- Born: 22 October 1842
- Died: 27 May 1900 (aged 57)
- Occupation: Architect
- Awards: President of the Northern Architectural Association
- Practice: Dunn and Hansom
- Buildings: Downside Abbey transepts

= Edward Joseph Hansom =

British architect (1842–1900)

Edward Joseph Hansom (22 October 1842 - 27 May 1900) was an English Victorian architect who specialised in ecclesiastical buildings in Gothic Revival style, including many Roman Catholic churches.

He was the son of Charles Francis Hansom and the nephew of Joseph Aloysius Hansom (1803–1882), of an architectural dynasty from York. He was articled to his father in Bath in 1859 and was taken into partnership in 1867, when the practice was based in Bristol. Edward moved to Newcastle-upon-Tyne in 1871 to enter into partnership with Archibald Matthias Dunn (1832–1917), practising under the name of Dunn and Hansom.

Hansom was admitted ARIBA in 1868 and FRIBA in 1881. He served as President of the Northern Architects' Association in 1889–90 and was the first to represent the region on the RIBA Council.

After a long period of ill-health, Hansom suffered from depression such that he was unable to work. He shot himself at his office and died on 27 May 1900.
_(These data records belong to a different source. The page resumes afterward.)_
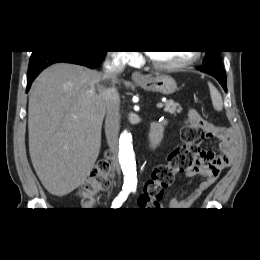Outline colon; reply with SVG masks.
<instances>
[{
    "label": "colon",
    "instance_id": "1",
    "mask_svg": "<svg viewBox=\"0 0 260 260\" xmlns=\"http://www.w3.org/2000/svg\"><path fill=\"white\" fill-rule=\"evenodd\" d=\"M195 112L191 110L187 124L181 132L183 145L172 152L168 162L158 165L152 172L151 178L146 182L143 195L148 198L153 205L163 197L165 189L170 187L178 173L188 170L199 153L200 144L205 138L204 132L197 126ZM107 158L100 160L89 177L84 182L79 196L84 203H90L93 194L105 190L110 185L111 164Z\"/></svg>",
    "mask_w": 260,
    "mask_h": 260
}]
</instances>
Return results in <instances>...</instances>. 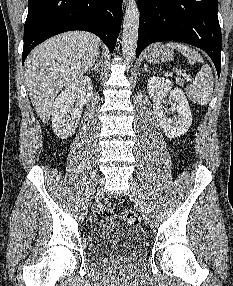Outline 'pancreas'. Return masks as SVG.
I'll return each mask as SVG.
<instances>
[{"mask_svg":"<svg viewBox=\"0 0 233 286\" xmlns=\"http://www.w3.org/2000/svg\"><path fill=\"white\" fill-rule=\"evenodd\" d=\"M179 85H182V81H181V79H177V81H176Z\"/></svg>","mask_w":233,"mask_h":286,"instance_id":"1","label":"pancreas"}]
</instances>
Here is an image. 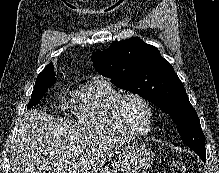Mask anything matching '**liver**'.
I'll return each mask as SVG.
<instances>
[{"label":"liver","instance_id":"obj_1","mask_svg":"<svg viewBox=\"0 0 219 173\" xmlns=\"http://www.w3.org/2000/svg\"><path fill=\"white\" fill-rule=\"evenodd\" d=\"M124 144L38 109L24 113L12 147V173H97Z\"/></svg>","mask_w":219,"mask_h":173}]
</instances>
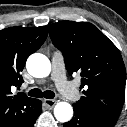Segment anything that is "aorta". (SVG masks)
<instances>
[{"mask_svg": "<svg viewBox=\"0 0 127 127\" xmlns=\"http://www.w3.org/2000/svg\"><path fill=\"white\" fill-rule=\"evenodd\" d=\"M26 68L33 77L44 78L51 71V63L45 55L34 53L27 59ZM54 116L59 122H68L73 116V108L68 102H59L54 107Z\"/></svg>", "mask_w": 127, "mask_h": 127, "instance_id": "762f6f07", "label": "aorta"}]
</instances>
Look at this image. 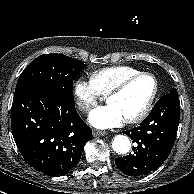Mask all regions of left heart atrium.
<instances>
[{
	"label": "left heart atrium",
	"instance_id": "39dd6f15",
	"mask_svg": "<svg viewBox=\"0 0 194 194\" xmlns=\"http://www.w3.org/2000/svg\"><path fill=\"white\" fill-rule=\"evenodd\" d=\"M126 119L112 104L93 110L88 118L89 123L98 129L120 126Z\"/></svg>",
	"mask_w": 194,
	"mask_h": 194
}]
</instances>
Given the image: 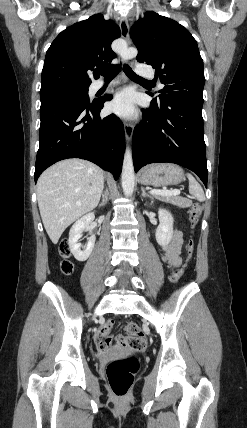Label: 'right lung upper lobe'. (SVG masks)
Returning a JSON list of instances; mask_svg holds the SVG:
<instances>
[{"label":"right lung upper lobe","instance_id":"cb5924a9","mask_svg":"<svg viewBox=\"0 0 247 428\" xmlns=\"http://www.w3.org/2000/svg\"><path fill=\"white\" fill-rule=\"evenodd\" d=\"M119 36V27L101 14L66 28L46 52L40 93L64 87H89L88 71L113 66L111 61L116 54L111 43ZM94 77L99 75L94 73Z\"/></svg>","mask_w":247,"mask_h":428}]
</instances>
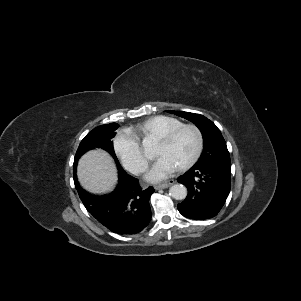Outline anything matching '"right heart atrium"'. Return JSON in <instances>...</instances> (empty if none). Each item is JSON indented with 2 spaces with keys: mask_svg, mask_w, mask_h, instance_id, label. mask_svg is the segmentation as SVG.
Returning <instances> with one entry per match:
<instances>
[{
  "mask_svg": "<svg viewBox=\"0 0 301 301\" xmlns=\"http://www.w3.org/2000/svg\"><path fill=\"white\" fill-rule=\"evenodd\" d=\"M114 149L123 166L133 173H141L148 161L139 139L129 130H122L114 138Z\"/></svg>",
  "mask_w": 301,
  "mask_h": 301,
  "instance_id": "d8ad5b80",
  "label": "right heart atrium"
}]
</instances>
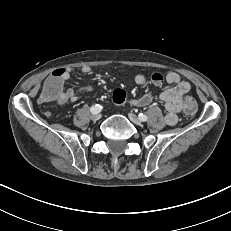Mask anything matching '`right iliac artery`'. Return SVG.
Masks as SVG:
<instances>
[{"label": "right iliac artery", "mask_w": 231, "mask_h": 231, "mask_svg": "<svg viewBox=\"0 0 231 231\" xmlns=\"http://www.w3.org/2000/svg\"><path fill=\"white\" fill-rule=\"evenodd\" d=\"M102 106L101 105H99V104H96V105H94V106H92L91 108H90V112L92 113V114H97V113H99L101 110H102Z\"/></svg>", "instance_id": "1"}]
</instances>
Notable work includes the transepts, representing the first phase of building, to Downside Abbey, Somerset (1882); St Bede's College, Alexandra Park, Manchester; Our Lady Star of the Sea Roman Catholic Church, North Berwick (1879); St Benet's Church, Sunderland (1888–9); St Mary's RC Cathedral, military memorial, Edinburgh (1889); Our Lady and St Oswin's Church, Tynemouth; (1890); the baptistery to St John's Church, Bath (1871), and St Joseph's Church, Hartlepool (1895).